PS: I have made 2,250 punches in all, about half of the AA variety and half the re-chargeable variety. I have also made 5,100 tags. The sets are distributed amongst NZRA, QRA, ACTRA, NSWRA, VRA, SARA, and ARA, and until recently there was a set in Hong Kong. There has been a significant amount of cross-sharing of equipment to handle big events, so it is getting hard to say exactly who has what – but it doesn’t matter as long as there is enough to go around.
Most of the equipment is “on hire” – there is a rental fee per competitor or per team, by agreement with the particular organisation. Both QRA and ACTRA purchased their sets in the early days, and this gave me the capital I needed to recover some of the development debt and to produce bigger quantities, and to pay people to do the PCB assembly. I prefer the rental system because it justifies the on-going maintenance and replacement cost and effort, whereas purchased electronics of any type usually has only a two-year guarantee, which is void if you hang it outside in the rain! The income also allows me to justify having a registered company in NZ (Navlight Systems Ltd) where I can get corporate travel insurance, in spite of my age.
WARA has developed their own electronic system but I know very little about it. Some smaller semi-commercial private organisations in NZ use an SFR Russian e-punching system, which is cheaper.
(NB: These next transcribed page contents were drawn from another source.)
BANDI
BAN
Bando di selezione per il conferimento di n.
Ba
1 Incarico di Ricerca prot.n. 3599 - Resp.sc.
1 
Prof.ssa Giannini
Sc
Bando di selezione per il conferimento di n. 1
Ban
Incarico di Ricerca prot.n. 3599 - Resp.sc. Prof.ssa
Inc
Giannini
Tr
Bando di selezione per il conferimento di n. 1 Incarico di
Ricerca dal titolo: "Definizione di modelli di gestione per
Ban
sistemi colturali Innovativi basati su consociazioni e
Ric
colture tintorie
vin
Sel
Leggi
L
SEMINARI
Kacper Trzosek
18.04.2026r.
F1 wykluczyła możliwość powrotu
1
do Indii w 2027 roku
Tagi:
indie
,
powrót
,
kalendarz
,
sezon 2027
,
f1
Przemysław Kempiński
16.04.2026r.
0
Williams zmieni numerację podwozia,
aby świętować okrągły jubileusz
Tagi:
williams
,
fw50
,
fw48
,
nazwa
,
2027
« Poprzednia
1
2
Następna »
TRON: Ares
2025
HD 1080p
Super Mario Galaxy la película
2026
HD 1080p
The cards are like a key tag, which you place against a punch and then press a button. The punch uses a non-rechargeable Lithium Thionyl Chloride (ER) battery. See http://sfr-system.com/
TW: I thought the system of being able to view the live progress of teams at this year’s World Champs was really cool for “spectators” and would also be a great safety feature for organisers to immediately know the whereabouts of teams. As someone with an acumen for technology, do you see this or other technological advancements becoming mainstream?
PS: For many years people have been suggesting that it would be good to have a communication from a punch to event HQ. And it would. The trouble is that radio waves, like light, travel in straight lines and get absorbed by trees and rain. Your mobile phone relies on multiple reflections of radio waves to reach you. It also needs a close cell tower. The further from a cell tower, the more power you need, and the shorter your battery life. Has anyone taken a phone (not in flight mode) on a 24-hour event and still had a working battery at the end?
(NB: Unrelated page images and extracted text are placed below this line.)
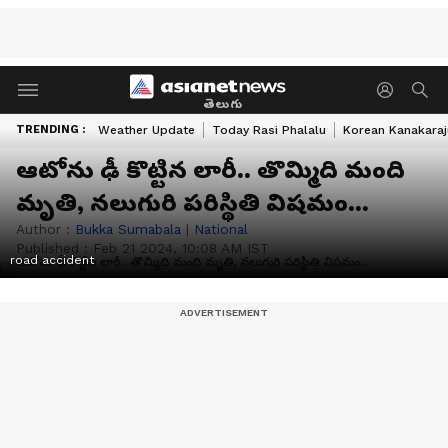
తెలుగు
TRENDING :
Weather Update
Today Rasi Phalalu
Korean Kanakaraj
ఆటోను ఢీ కొట్టిన లారీ.. తొమ్మిది మంది
మృతి, నలుగురి పరిస్థితి విషమం...
Author :
Bukka Sumabala
|
National
Published :
Feb 21 2024, 10:08 AM IST
road accident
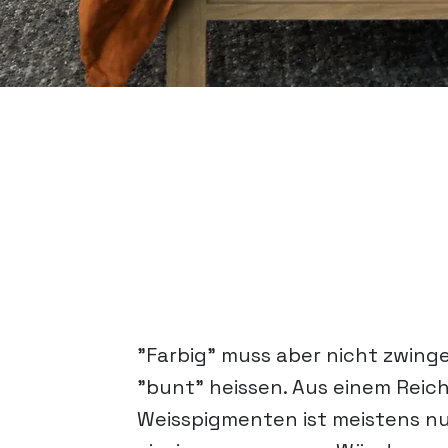
"Farbig" muss aber nicht zwing
"bunt" heissen. Aus einem Reic
Weiss­pigmenten ist meistens nu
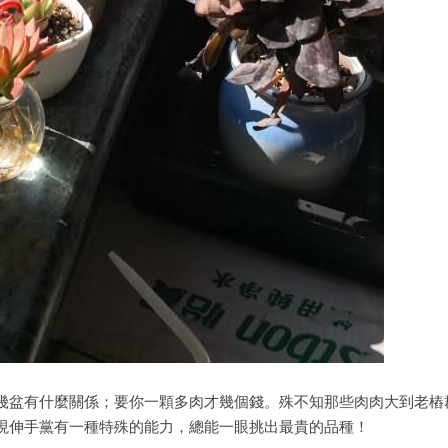
盆有什麼關係；要你一顆多肉才幾個錢。殊不知那些肉肉大到老樁
現伸手黨有一種特殊的能力，總能一眼挑出最貴的品種！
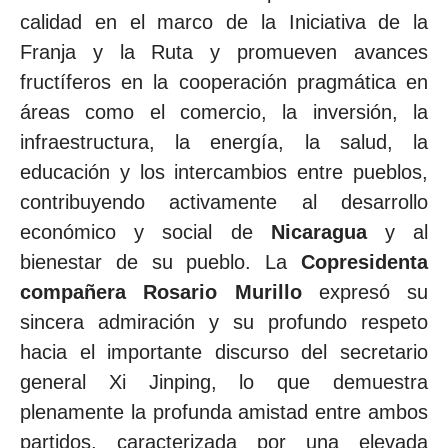
calidad en el marco de la Iniciativa de la
Franja y la Ruta y promueven avances
fructíferos en la cooperación pragmática en
áreas como el comercio, la inversión, la
infraestructura, la energía, la salud, la
educación y los intercambios entre pueblos,
contribuyendo activamente al desarrollo
económico y social de
Nicaragua
y al
bienestar de su pueblo. La
Copresidenta
compañera Rosario Murillo
expresó su
sincera admiración y su profundo respeto
hacia el importante discurso del secretario
general Xi Jinping, lo que demuestra
plenamente la profunda amistad entre ambos
partidos, caracterizada por una elevada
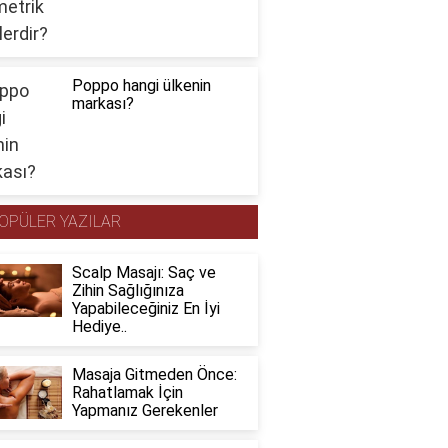
Poppo hangi ülkenin
markası?
OPÜLER YAZILAR
Scalp Masajı: Saç ve
Zihin Sağlığınıza
Yapabileceğiniz En İyi
Hediye..
Masaja Gitmeden Önce:
Rahatlamak İçin
Yapmanız Gerekenler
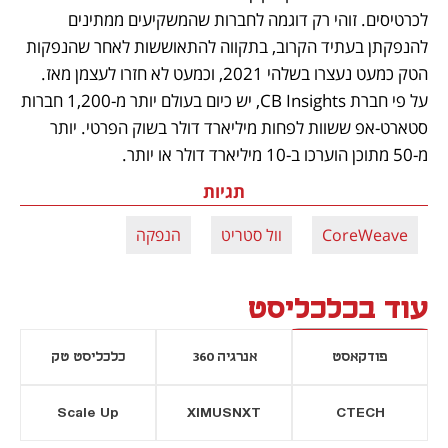
לכרטיסים. זוהי רק דוגמה לחברות שהמשקיעים ממתינים 
להנפקתן בעתיד הקרוב, בתקווה להתאוששות לאחר שהנפקות 
הטק כמעט נעצרו בשלהי 2021, וכמעט לא חזרו לעצמן מאז. 
על פי חברת CB Insights, יש כיום בעולם יותר מ-1,200 חברות 
סטארט-אפ ששוות לפחות מיליארד דולר בשוק הפרטי. יותר 
מ-50 מתוכן הוערכו ב-10 מיליארד דולר או יותר. 
תגיות
CoreWeave
וול סטריט
הנפקה
עוד בכלכליסט
פודקאסט
אנרגיה 360
כלכליסט טק
Scale Up
XIMUSNXT
CTECH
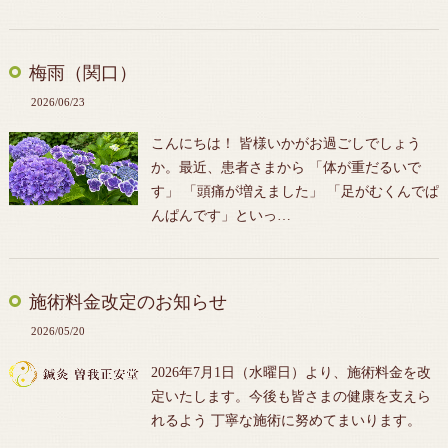
梅雨（関口）
2026/06/23
こんにちは！ 皆様いかがお過ごしでしょう
か。最近、患者さまから 「体が重だるいで
す」 「頭痛が増えました」 「足がむくんでぱ
んぱんです」といっ…
施術料金改定のお知らせ
2026/05/20
2026年7月1日（水曜日）より、施術料金を改
定いたします。今後も皆さまの健康を支えら
れるよう 丁寧な施術に努めてまいります。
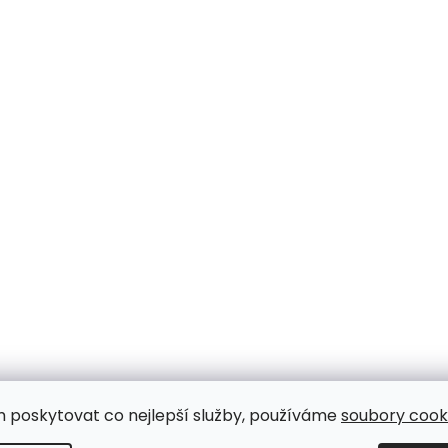
m poskytovat co nejlepší služby, používáme
soubory cooki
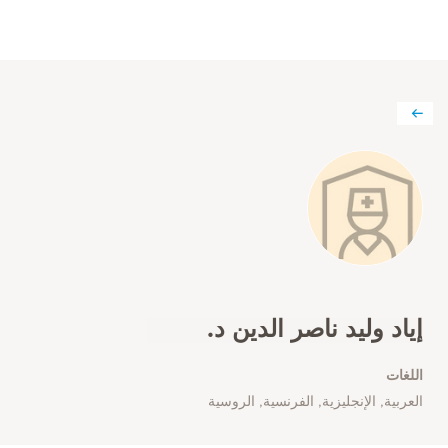
إياد وليد ناصر الدين د.
اللغات
العربية, الإنجليزية, الفرنسية, الروسية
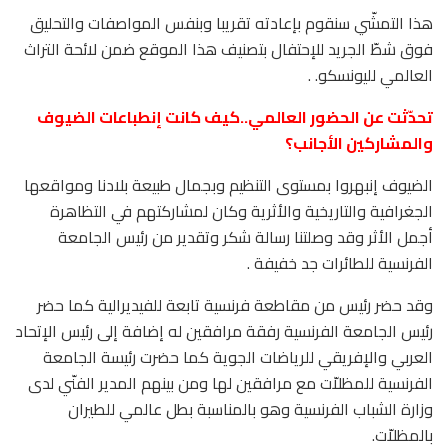
هذا التمشّي سنقوم بإعادته تقريبا وبنفس المواصفات والتحليق
فوق شطّ الجريد للإحتفال بتصنيف هذا الموقع ضمن لائحة التراث
العالمي لليونسكو. .
تحدّثت عن الحضور العالمي..كيف كانت إنطباعات الضيوف
والمشاركين الأجانب؟
الضيوف إنبهروا بمستوى التنظيم وبجمال طبيعة بلادنا ومواقعها
الجغرافية والتاريخية والأثرية وكان لمشاركتهم في التظاهرة
أجمل الأثر وقد وصلتنا رسالة شكر وتقدير من رئيس الجامعة
الفرنسية للطائرات جد خفيفة .
وقد حضر رئيس من مقاطعة فرنسية تابعة للفيديرالية كما حضر
رئيس الجامعة الفرنسية رفقة مرافقين له إضافة إلى رئيس الإتحاد
العربي والإفريقي للرياضات الجوية كما حضرت رئيسة الجامعة
الفرنسية للمظلاّت مع مرافقين لها ومن بينهم المدير الفنّي لدى
وزارة الشباب الفرنسية وهو بالمناسبة بطل عالمي للطيران
بالمظلاّت.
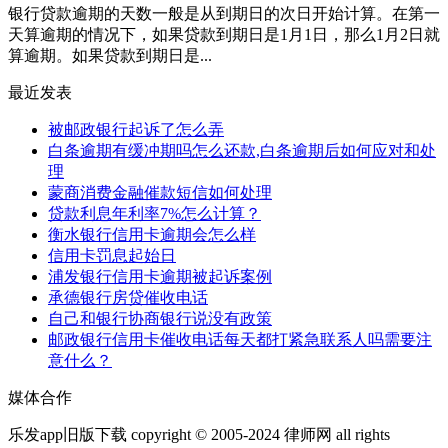
银行贷款逾期的天数一般是从到期日的次日开始计算。在第一
天算逾期的情况下，如果贷款到期日是1月1日，那么1月2日就
算逾期。如果贷款到期日是...
最近发表
被邮政银行起诉了怎么弄
白条逾期有缓冲期吗怎么还款,白条逾期后如何应对和处
理
蒙商消费金融催款短信如何处理
贷款利息年利率7%怎么计算？
衡水银行信用卡逾期会怎么样
信用卡罚息起始日
浦发银行信用卡逾期被起诉案例
承德银行房贷催收电话
自己和银行协商银行说没有政策
邮政银行信用卡催收电话每天都打紧急联系人吗需要注
意什么？
媒体合作
乐发app旧版下载 copyright © 2005-2024 律师网 all rights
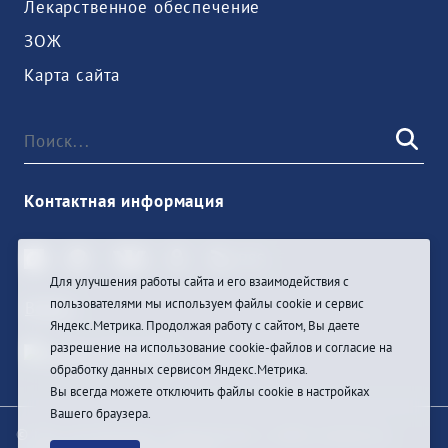
Лекарственное обеспечение
ЗОЖ
Карта сайта
Контактная информация
Для улучшения работы сайта и его взаимодействия с
пользователями мы используем файлы cookie и сервис
Войти
Яндекс.Метрика. Продолжая работу с сайтом, Вы даете
разрешение на использование cookie-файлов и согласие на
обработку данных сервисом Яндекс.Метрика.
Вы всегда можете отключить файлы cookie в настройках
Вашего браузера.
© При цитировании информации с сайта ссылка на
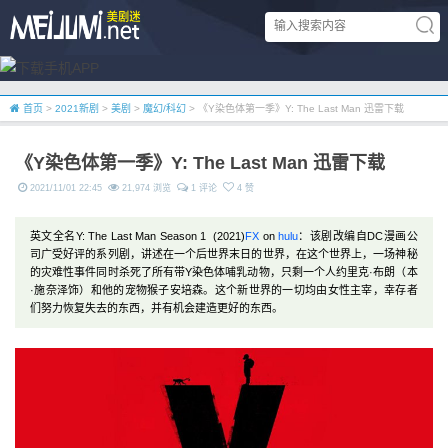
首页
>
2021新剧
>
美剧
>
魔幻/科幻
> 《Y染色体第一季》Y: The Last Man 迅雷下载
《Y染色体第一季》Y: The Last Man 迅雷下载
2021/11/01 22:45
21,974 浏览
1 评论
4 赞
英文全名Y: The Last Man Season 1 (2021)
FX
on
hulu
：该剧改编自DC漫画公
司广受好评的系列剧，讲述在一个后世界末日的世界，在这个世界上，一场神秘
的灾难性事件同时杀死了所有带Y染色体哺乳动物，只剩一个人约里克·布朗（本
·施奈泽饰）和他的宠物猴子安培森。这个新世界的一切均由女性主宰，幸存者
们努力恢复失去的东西，并有机会建造更好的东西。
Most controls are surrounded by bush and/or in hilly terrain, far from a cell site. The best chance of getting a radio signal out is to go upwards to the sky – a satellite. This was probably the method used at WRC this year, but the transmissions were not from a control site, but from the competitors themselves who were moving around, and thus often in open ground where transmission was possible.
An alternative is to use a High Frequency transmitter, operating around the 3 MHz frequency, which bounces off the ionosphere. This requires a wire antenna some 40 metres long which is getting impractical when you have to install a number of controls on one trip. The antenna is also likely to strangle people in the dark, and would require several antenna poles if in open ground.
There have been suggestions about networking the controls, so each punch has only to reach another punch. This is probably the most likely way forward, but there is still the problem of bad radio paths, high power requirements, large physical size, and battery life – not to mention cost.
TW: Thanks Peter for your service to the sport! All the best with your future projects!
Great interview and insight into how the system works.